→ **TASK TO COMPLETE**: Using only the records, tally the lines with "самое" in them and state that total by itself.

|---|

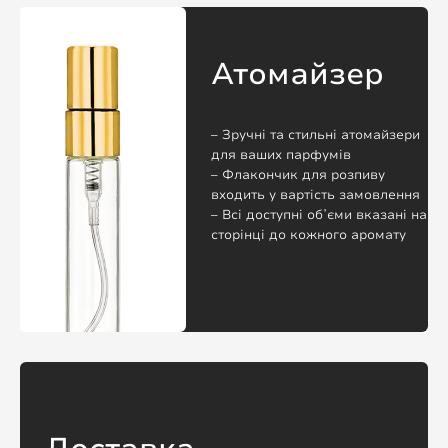
Атомайзер
– Зручні та стильні атомайзери
для ваших парфумів
– Флакончик для розпиву
входить у вартість замовлення
– Всі доступні обʼєми вказані на
сторінці до кожного аромату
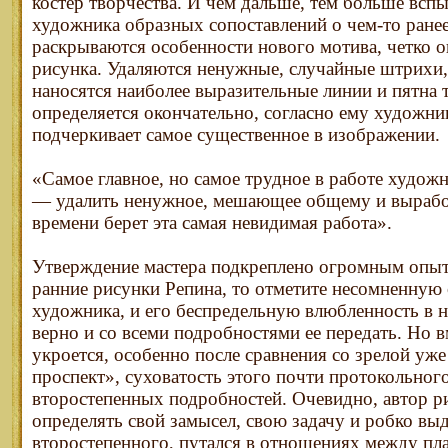
костер творчества. И чем дальше, тем больше вспы
художника образных сопоставлений о чем-то ранее
раскрываются особенности нового мотива, четко о
рисунка. Удаляются ненужные, случайные штрихи, 
наносятся наиболее выразительные линии и пятна 
определяется окончательно, согласно ему художни
подчеркивает самое существенное в изображении.
«Самое главное, но самое трудное в работе художн
— удалить ненужное, мешающее общему и выраб
времени берет эта самая невидимая работа».
Утверждение мастера подкреплено огромным опыт
ранние рисунки Репина, то отметите несомненную
художника, и его беспредельную влюбленность в н
верно и со всеми подробностями ее передать. Но вм
укроется, особенно после сравнения со зрелой уж
проспект», суховатость этого почти протокольног
второстепенных подробностей. Очевидно, автор ри
определять свой замысел, свою задачу и робко выд
второстепенного, путался в отношениях между пл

|---|

→ **EXPECTED OUTPUT**: 2